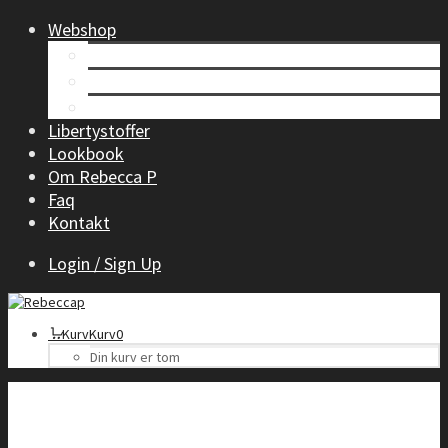
Webshop
Tøj til kvinder
Børnetøj
Accessories
Libertystoffer
Lookbook
Om Rebecca P
Faq
Kontakt
Login / Sign Up
Kurv
Kurv
0
Din kurv er tom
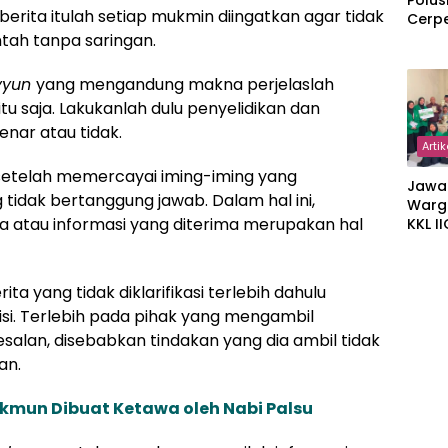
Polus
ita itulah setiap mukmin diingatkan agar tidak
Cerp
h tanpa saringan.
yyun
yang mengandung makna perjelaslah
itu saja. Lakukanlah dulu penyelidikan dan
nar atau tidak.
Artik
setelah memercayai iming-iming yang
Jawa
tidak bertanggung jawab. Dalam hal ini,
Warg
ta atau informasi yang diterima merupakan hal
KKL I
Gulir
Wakaf
Suka
ita yang tidak diklarifikasi terlebih dahulu
si. Terlebih pada pihak yang mengambil
esalan, disebabkan tindakan yang dia ambil tidak
an.
akmun Dibuat Ketawa oleh Nabi Palsu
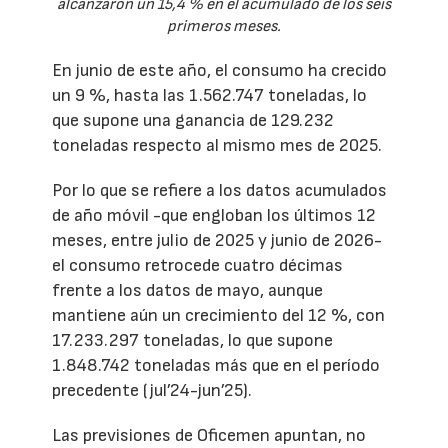
alcanzaron un 15,4 % en el acumulado de los seis
primeros meses.
En junio de este año, el consumo ha crecido
un 9 %, hasta las 1.562.747 toneladas, lo
que supone una ganancia de 129.232
toneladas respecto al mismo mes de 2025.
Por lo que se refiere a los datos acumulados
de año móvil -que engloban los últimos 12
meses, entre julio de 2025 y junio de 2026-
el consumo retrocede cuatro décimas
frente a los datos de mayo, aunque
mantiene aún un crecimiento del 12 %, con
17.233.297 toneladas, lo que supone
1.848.742 toneladas más que en el período
precedente (jul’24-jun’25).
Las previsiones de Oficemen apuntan, no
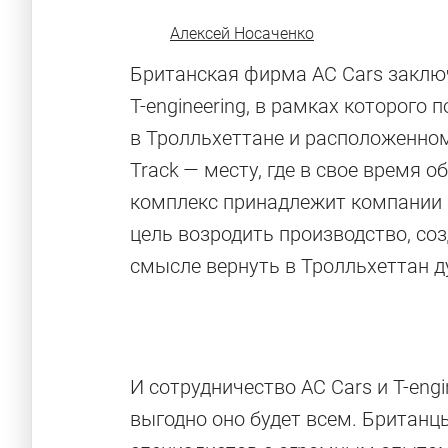
Алексей Носаченко
Британская фирма AC Cars заклю
T-engineering, в рамках которого 
в Тролльхеттане и расположенно
Track — месту, где в свое время 
комплекс принадлежит компании S
цель возродить производство, со
смысле вернуть в Тролльхеттан д
И сотрудничество AC Cars и T-engi
выгодно оно будет всем. Британ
- - - - -
TASK. Pictures are to be left out; set down everything else in the records exactly.

ANSWER FOR THE TASK.
Webshop
Tøj til kvinder
Børnetøj
Accessories
Libertystoffer
Lookbook
Om Rebecca P
Faq
Kontakt
Login / Sign Up
Kurv
Kurv
0
Din kurv er tom
Polus
ita itulah setiap mukmin diingatkan agar tidak
Cerp
h tanpa saringan.
yyun
yang mengandung makna perjelaslah
itu saja. Lakukanlah dulu penyelidikan dan
nar atau tidak.
Artik
setelah memercayai iming-iming yang
Jawa
tidak bertanggung jawab. Dalam hal ini,
Warg
ta atau informasi yang diterima merupakan hal
KKL I
Gulir
Wakaf
Suka
ita yang tidak diklarifikasi terlebih dahulu
si. Terlebih pada pihak yang mengambil
esalan, disebabkan tindakan yang dia ambil tidak
an.
akmun Dibuat Ketawa oleh Nabi Palsu
alcanzaron un 15,4 % en el acumulado de los seis
primeros meses.
En junio de este año, el consumo ha crecido
un 9 %, hasta las 1.562.747 toneladas, lo
que supone una ganancia de 129.232
toneladas respecto al mismo mes de 2025.
Por lo que se refiere a los datos acumulados
de año móvil -que engloban los últimos 12
meses, entre julio de 2025 y junio de 2026-
el consumo retrocede cuatro décimas
frente a los datos de mayo, aunque
mantiene aún un crecimiento del 12 %, con
17.233.297 toneladas, lo que supone
1.848.742 toneladas más que en el período
precedente (jul’24-jun’25).
Las previsiones de Oficemen apuntan, no
Алексей Носаченко
Британская фирма AC Cars заклю
T-engineering, в рамках которого 
в Тролльхеттане и расположенно
Track — месту, где в свое время 
комплекс принадлежит компании S
цель возродить производство, со
смысле вернуть в Тролльхеттан д
И сотрудничество AC Cars и T-engi
выгодно оно будет всем. Британ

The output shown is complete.